You can't.  But in practice the git crew was going to lose that
capability anyway simply because the new wrapper will support three
engines rather than just one.  It's not practical for the git tests to
handle that many variant external dependencies.

However, there is a solution.

The solution is for git to test that the wrapper is *generating the
expected commands*.  So what the git tree ends up with is conditional
assurance; the wrapper will do the right thing if the engine it calls
is working correctly.  I think that's really all the git-tree tests
can hope for.

Michael, the engines are my problem and yours - it's *our*
responsibility to develop a (hopefully shared) test suite to verify
that they convert repos correctly.  I'm working my end as fast as I can;
I hope to have the test suite factored out of cvsps and ready to check 
multiple engines by around Wednesday.  I still need to convert t9604,
too.

I have parsecvs working since yesterday, so we really are up to three
engines.

I have two minor features I need to merge into parsecvs before 
I can start on splitting out the test suite.
-- 
http://www.catb.org/~esr/";>Eric S. Raymond
--
To unsubscribe from this list: send the line "unsubscribe git" in
the body of a message to majord...@vger.kernel.org
More majordomo info at  http://vger.kernel.org/majordomo-info.html


Re: [PATCH] cvsimport: rewrite to use cvsps 3.x to fix major bugs

2013-01-12 Thread Eric S. Raymond
Junio C Hamano :
> And here is what I got:

Hm. In my version of these tests, I only have one regression from the
old combo (in the pathological tags test, t9602).  You're seeing more
breakage than that, obviously.

> A funny thing was that without cvsps-3.7 on $PATH (which means I am
> getting distro packaged cvsps 2.1), I got identical errors.

That suggests that something in your test setup has gone bad and is
introducing spurious errors. Which would be consistent with the above.

> Looking
> at the log message, it seems that you meant to remove t960[123], so
> perhaps the patch simply forgot to remove 9601 and 9602?

Yes.
 
> As neither test runs "git cvsimport" with -o/-m/-M options, ideally
> we should be able to pass them with and without having cvsps-3.x.
> Not passing them without cvsps-3.x would mean that the fallback mode
> of rewritten cvsimport is not working as expected. Not passing them
> with cvsps-3.x may mean the tests were expecting a wrong conversion
> result, or they uncover bugs in the replacement cvsimport.

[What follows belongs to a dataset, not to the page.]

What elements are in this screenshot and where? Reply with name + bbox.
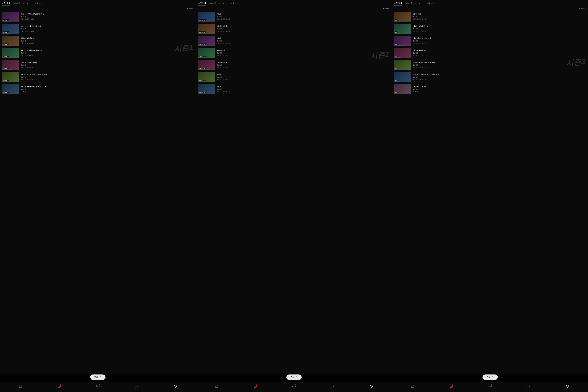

That's possible, but seems unlikely.  Because the new cvsimport is
such a thin wrapper around the conversion engine, bugs in it should
lead to obvious crashes or failure to run the engine rather than the 
sort of conversion error the t960* tests are designed to check.  Really
all it does is assemble options to pass to the conversion engines.

My test strategy is aimed at the engine, not the wrapper. I took the
repos from t960*  and wrote a small Python framework to check the same 
assertions as the git-tree tests do, but using the engine.  For example,
here's how my t9602 looks:

import os, cvspstest

cc = cvspstest.ConvertComparison("t9602", "module")
cc.cmp_branch_tree("test of branch", "master", True)
cc.cmp_branch_tree("test of branch", "vendorbranch", True)
cc.cmp_branch_tree("test of branch", "B_FROM_INITIALS", False)
cc.cmp_branch_tree("test of branch", "B_FROM_INITIALS_BUT_ONE", False)
cc.cmp_branch_tree("test of branch", "B_MIXED", False)
cc.cmp_branch_tree("test of branch", "B_SPLIT", True)
cc.cmp_branch_tree("test of tag", "vendortag", False)
# This is the only test new cvsps fails that old git-cvsimport passed.
cc.cmp_branch_tree("test of tag", "T_ALL_INITIAL_FILES", True)
cc.cmp_branch_tree("test of tag", "T_ALL_INITIAL_FILES_BUT_ONE", False)
cc.cmp_branch_tree("test of tag", "T_MIXED", False)
cc.cleanup()
 
> t9600 fails with "-a is no longer supported", even without having
> cvsps-3.x on the $PATH (i.e. attempting to use the fallback).  I
> wonder if this is an option the updated cvsimport would want to
> simply ignore?

Probably.  But I don't think you should keep these tests in the git tree.
That wasn't a great idea even when you were supporting just one engine;
with two (and soon three) it's going to be just silly.  Let sanity-checking
the engines be *my* problem, since I have to do it anyway.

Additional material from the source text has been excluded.